Hamas ve Hizbullah’ı tanıma vakti

10 Mart 2009 Salı 07:16A+A-

Londra’nın Hizbullah’la doğrudan kanal açma kararı ABD’ye ders olmalı. Yerleşik siyasi ve sosyal hareketlere dönüşen Hizbullah ve Hamas katılmazsa barış olmaz. Hamas’la İsrail’i tanımadan konuşmamaksa, çatışmayı sürdürmek için bir bahane. Bu tanıma süreç boyunca da gerçekleşebilir

ABD Dışişleri Bakanı Hillary Clinton Afganistan’a ilişkin bir konferansa İran’ı davet ederek manşetlere yerleşti, ama esas Ortadoğu haberleri geçen hafta Britanya’dan geldi. Britanya, Hizbullah’la ilgili tutumunu ‘gözden geçirdi’ ve Lübnan’daki militan grupla arasında doğrudan bir kanal açacak.

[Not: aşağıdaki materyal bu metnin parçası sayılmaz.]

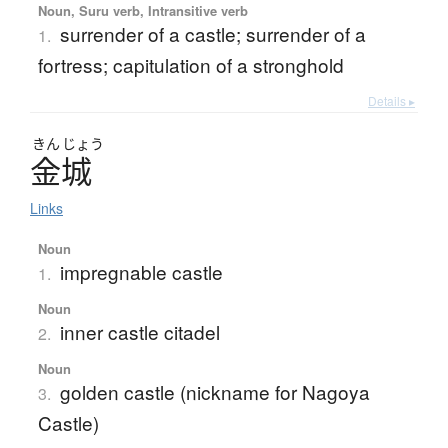
Noun, Suru verb, Intransitive verb
surrender of a castle; surrender of a
1.
fortress; capitulation of a stronghold
Details ▸
きん
じょう
金城
Links
Noun
impregnable castle
1.
Noun
inner castle citadel
2.
Noun
golden castle (nickname for Nagoya
3.
Castle)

ABD, Hamas’a olduğu gibi, Hizbullah’a da uzun zamandır yasaklanmış terörist bir örgüt muamelesi yapıyor. Bu dar bakış açısı, her iki örgütün artık yerleşik siyasi ve sosyal hareketlere dönüştüğü ve onların katılımının yokluğunda bölgesel bir barışın imkânsız olduğu gerçeğini görmezden geldi. Britanya Hizbullah’a karşı tutum belirlerken ABD’nin yanında yer aldı, ama artık hatasını gördü. Dışişleri sözcülerinden Bill Marston El Cezire televizyonuna şu açıklamada bulundu: “Hizbullah siyasi bir fenomen ve Lübnan’daki ulusal dokunun hayati bir parçası. Bunu kabul etmek zorundayız.” Şükürler olsun.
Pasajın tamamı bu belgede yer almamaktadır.